===== DATA UNDER STUDY =====

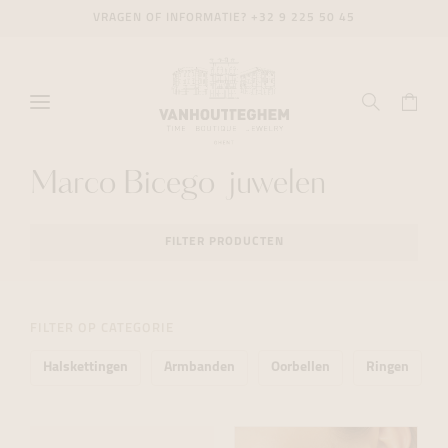
VRAGEN OF INFORMATIE?
+32 9 225 50 45
Marco Bicego juwelen
FILTER PRODUCTEN
FILTER OP CATEGORIE
Halskettingen
Armbanden
Oorbellen
Ringen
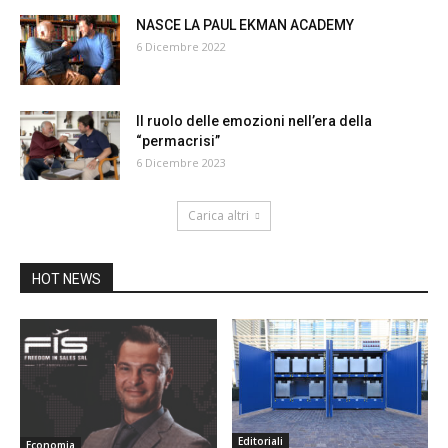
NASCE LA PAUL EKMAN ACADEMY
6 Dicembre 2022
Il ruolo delle emozioni nell’era della
“permacrisi”
6 Dicembre 2023
Carica altri
HOT NEWS
Editoriali
Economia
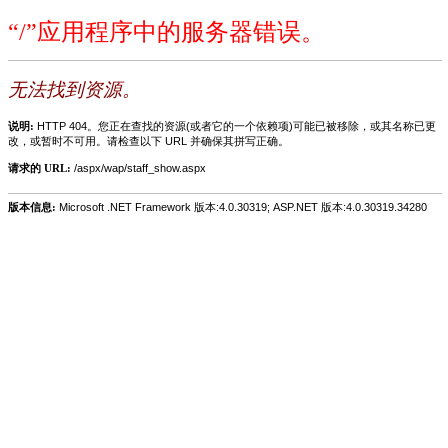
“/”应用程序中的服务器错误。
无法找到资源。
说明:
HTTP 404。您正在查找的资源(或者它的一个依赖项)可能已被移除，或其名称已更
改，或暂时不可用。请检查以下 URL 并确保其拼写正确。
请求的 URL:
/aspx/wap/staff_show.aspx
版本信息:
Microsoft .NET Framework 版本:4.0.30319; ASP.NET 版本:4.0.30319.34280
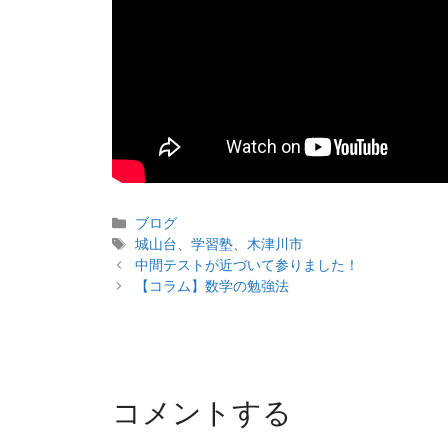
カ
ブログ
テ
タ
城山台
、
学習塾
、
木津川市
投
ゴ
グ
中間テストが近づいて参りました！
稿
リ
【コラム】数学の勉強法
ナ
ー
ビ
ゲ
ー
シ
コメントする
ョ
ン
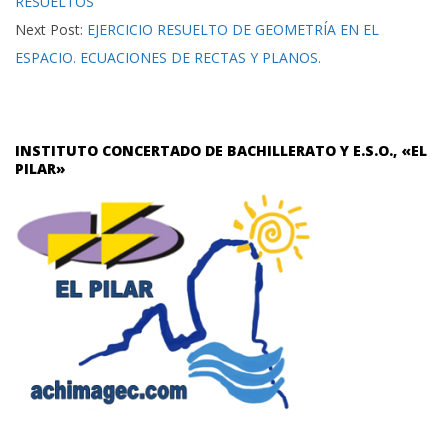
RESUELTOS
Next Post:
EJERCICIO RESUELTO DE GEOMETRÍA EN EL
ESPACIO. ECUACIONES DE RECTAS Y PLANOS.
INSTITUTO CONCERTADO DE BACHILLERATO Y E.S.O., «EL
PILAR»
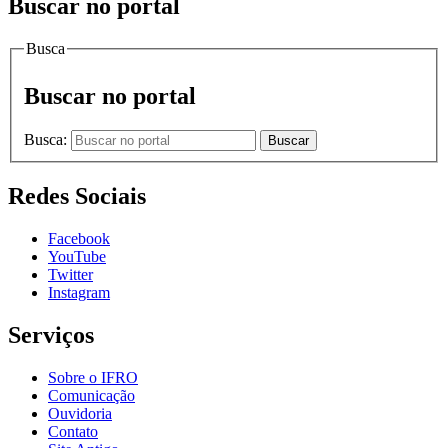
Buscar no portal
Busca
Buscar no portal
Busca:
Buscar
Redes Sociais
Facebook
YouTube
Twitter
Instagram
Serviços
Sobre o IFRO
Comunicação
Ouvidoria
Contato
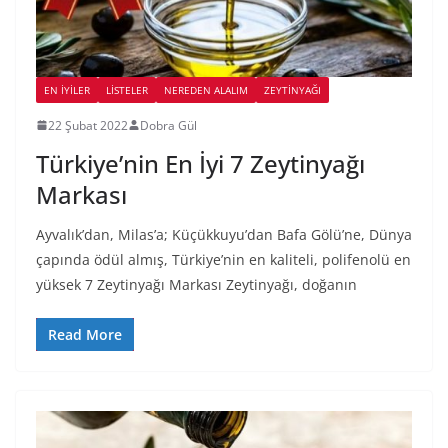
EN İYILER
LİSTELER
NEREDEN ALALIM
ZEYTINYAĞI
22 Şubat 2022
Dobra Gül
Türkiye’nin En İyi 7 Zeytinyağı
Markası
Ayvalık’dan, Milas’a; Küçükkuyu’dan Bafa Gölü’ne, Dünya
çapında ödül almış, Türkiye’nin en kaliteli, polifenolü en
yüksek 7 Zeytinyağı Markası Zeytinyağı, doğanın
Read More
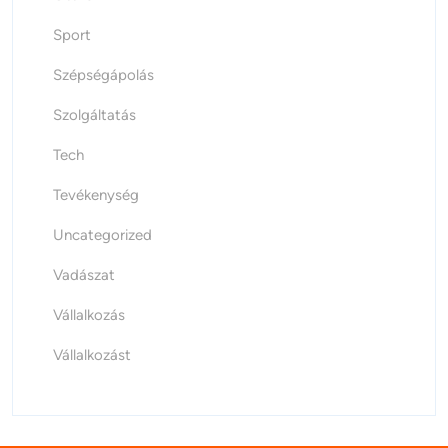
Sport
Szépségápolás
Szolgáltatás
Tech
Tevékenység
Uncategorized
Vadászat
Vállalkozás
Vállalkozást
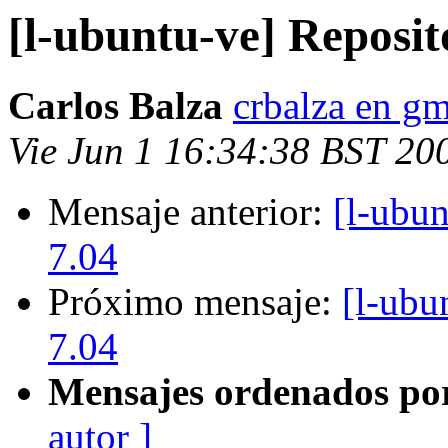
[l-ubuntu-ve] Reposi
Carlos Balza
crbalza en g
Vie Jun 1 16:34:38 BST 20
Mensaje anterior:
[l-ubu
7.04
Próximo mensaje:
[l-ubu
7.04
Mensajes ordenados po
autor ]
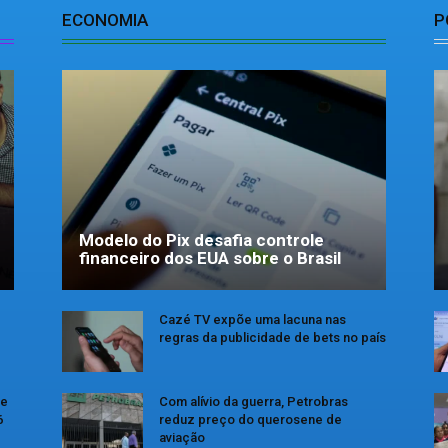
ECONOMIA
P
Modelo do Pix desafia controle
financeiro dos EUA sobre o Brasil
Cazé TV expõe uma lacuna nas
regras da publicidade de bets no país
se
Com alívio da guerra, Petrobras
6
reduz preço do querosene de
aviação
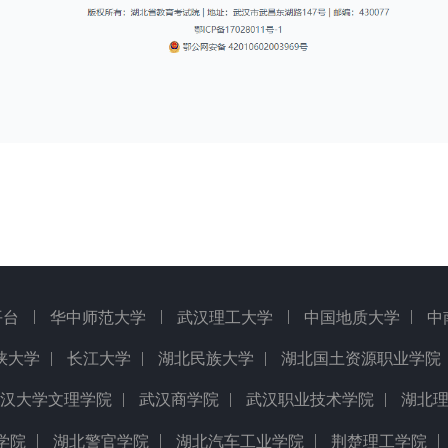
|
|
|
|
平台
华中师范大学
武汉理工大学
中国地质大学
中
|
|
|
峡大学
长江大学
湖北民族大学
湖北国土资源职业学院
|
|
|
汉大学文理学院
武汉商学院
武汉职业技术学院
湖北
|
|
|
|
学院
湖北警官学院
湖北汽车工业学院
荆楚理工学院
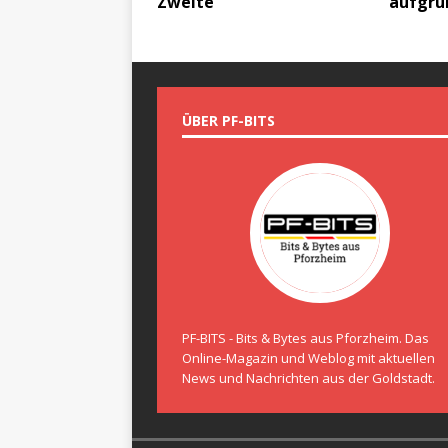
Zweite
aufgru
ÜBER PF-BITS
PF-BITS - Bits & Bytes aus Pforzheim. Das
Online-Magazin und Weblog mit aktuellen
News und Nachrichten aus der Goldstadt.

=====

> ACTIVITY: Using the records, find how many lines include the string "BITS" and report that number alone.

> SOLUTION: 2